Because of not-so-recent advances in technology, I can go on the Internet and obtain a full report of every sale, serious accident and -- in some cases -- major service performed on my car since it was built. I can walk to any ATM in the world, insert a plastic card and direct any number of financial transactions from my U.S.-based bank. I can view my balances, transfer funds between accounts and withdraw money with just a touch of a few buttons.
These conveniences save me (and others) time and money. We rarely -- if ever -- think twice about the technology and security that makes it all happen.
So, why isn’t the same level of convenience and access available in our health care system?
Through no fault of their own, most health care providers in the United States store their important health information on paper. Many doctors still hand-write medication prescriptions and flip through chart pages to review lab-test results. In the medical profession, mail and faxes are still the standard for how information moves from one provider to another – whether patients are changing insurance policies, seeking care or consultations from specialists or showing up at emergency rooms with a life-threatening illness or injury.
This seems like an archaic approach when compared to how the world outside of health care operates. Can you imagine vacationing in Belize, waiting for the mail to arrive with Belize dollars you requested from your U.S. banking institution so that you can enjoy the rest of your stay?

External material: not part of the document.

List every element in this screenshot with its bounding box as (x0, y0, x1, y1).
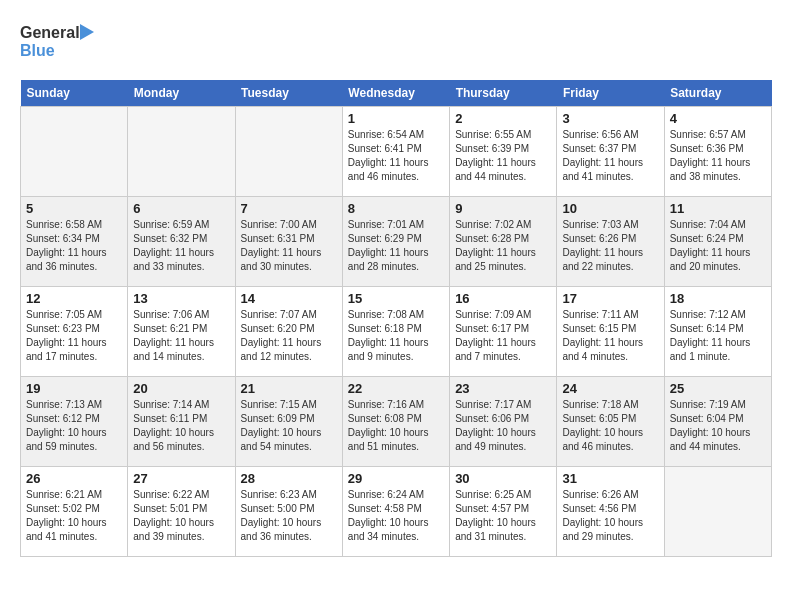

We can debate whether the widespread implementation of health information technology (HIE) and health information exchange (HIT) will reduce health care costs (though a recent study from the U.S. Veterans Administration says it will). We can discuss the challenges related to integrating new technology and concerns about patient privacy and security What we know, however, is that over time HIT and HIE will reduce medical errors, make it easier for health care providers to do their jobs and enable medical professionals to navigate the health care system more efficiently to deliver the care we need.
The time for a digital revolution in health care has arrived. And as an important first step toward ensuring its effectiveness, we all should become informed about the benefits and value of HIT and HIE.